§ **About this exercise**:
Given the material below, return only the lines starting at the line with "You are a GUI agent. The screenshot is 586×720." and ending at the line with "kristabond (109, 98)", exactly as they appear.

§ **Exercise material**:

========

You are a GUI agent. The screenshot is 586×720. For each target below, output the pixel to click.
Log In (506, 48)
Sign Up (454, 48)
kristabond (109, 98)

========

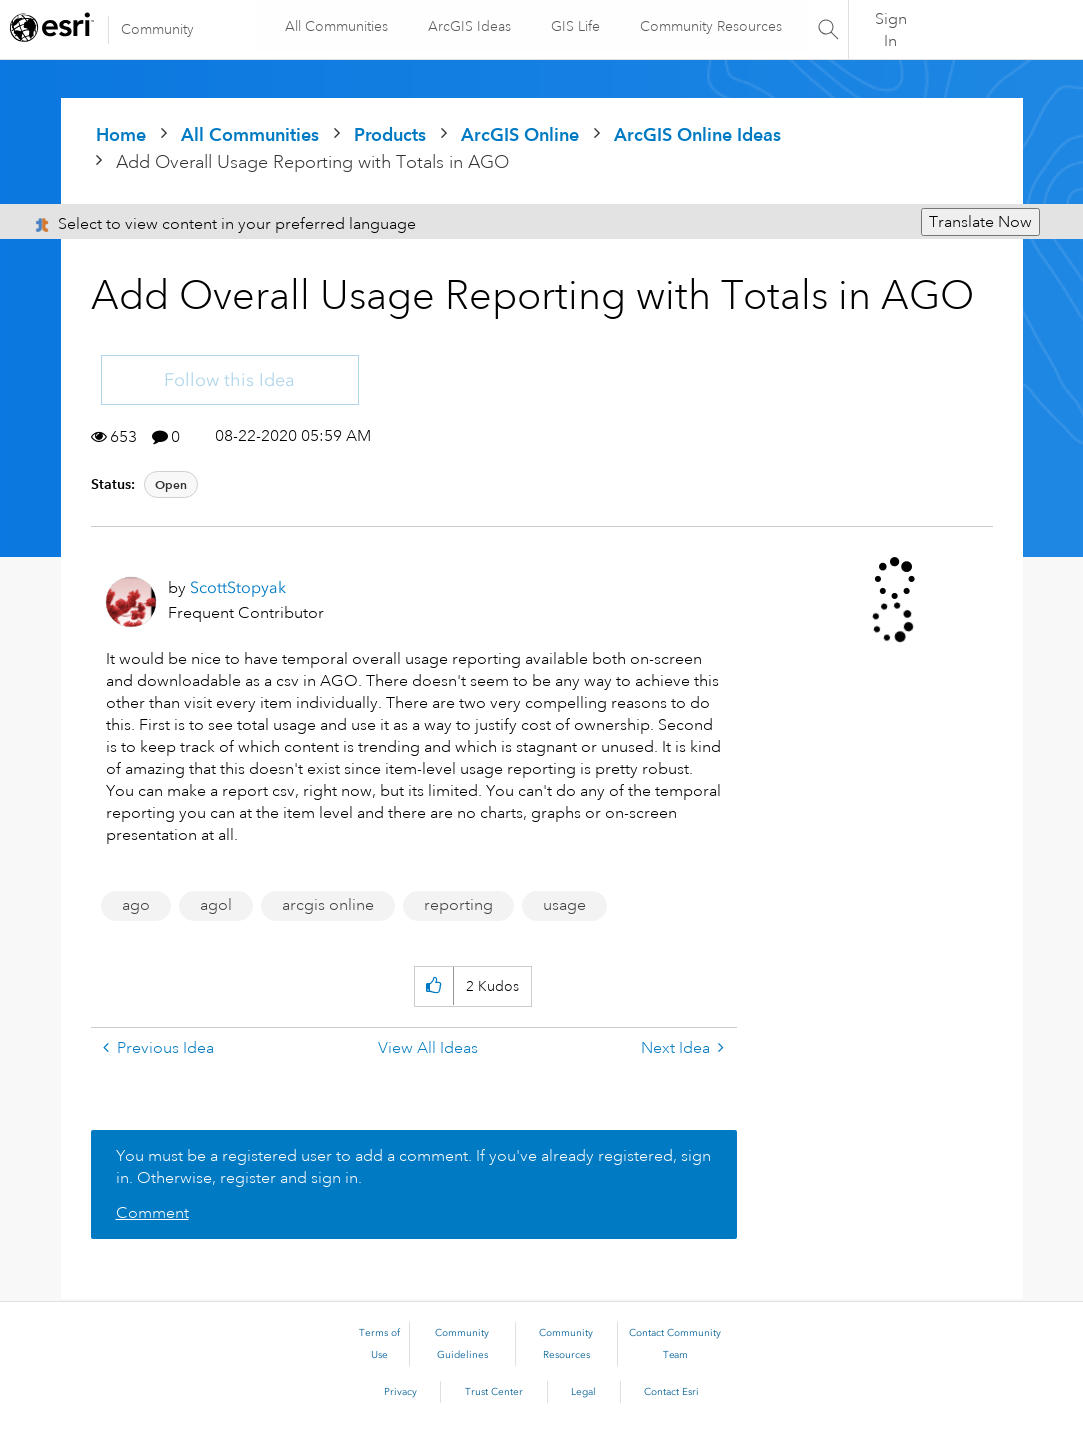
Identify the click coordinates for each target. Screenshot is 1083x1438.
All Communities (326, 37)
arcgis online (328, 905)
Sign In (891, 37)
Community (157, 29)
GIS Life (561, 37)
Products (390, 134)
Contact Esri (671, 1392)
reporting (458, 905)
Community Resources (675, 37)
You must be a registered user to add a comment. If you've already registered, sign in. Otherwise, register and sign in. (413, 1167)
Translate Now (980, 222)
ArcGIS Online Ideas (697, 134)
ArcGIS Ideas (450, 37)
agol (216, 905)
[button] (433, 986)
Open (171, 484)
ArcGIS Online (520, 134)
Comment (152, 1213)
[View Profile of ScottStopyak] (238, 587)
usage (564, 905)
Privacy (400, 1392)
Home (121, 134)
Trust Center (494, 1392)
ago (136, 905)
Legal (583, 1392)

========

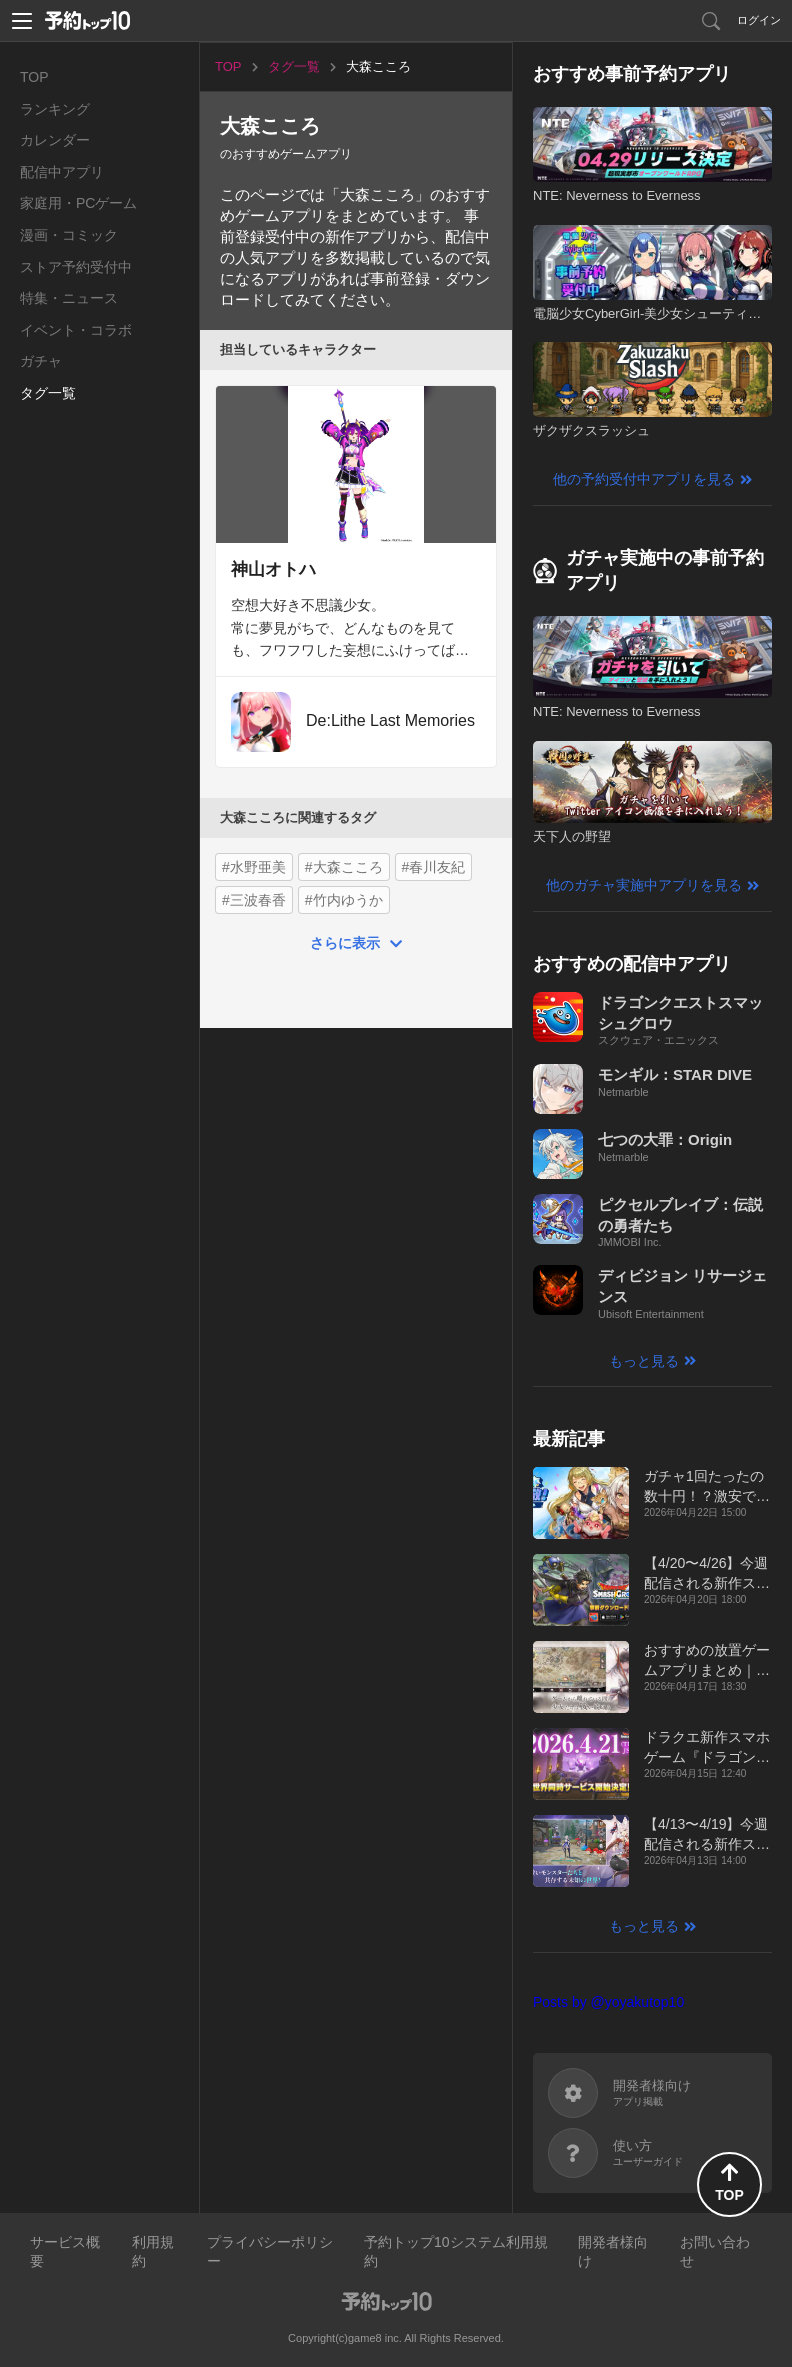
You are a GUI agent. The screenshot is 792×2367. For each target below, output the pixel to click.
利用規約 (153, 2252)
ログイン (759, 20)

========

§ **Answer section**:
You are a GUI agent. The screenshot is 586×720. For each target below, output the pixel to click.
Log In (506, 48)
Sign Up (454, 48)
kristabond (109, 98)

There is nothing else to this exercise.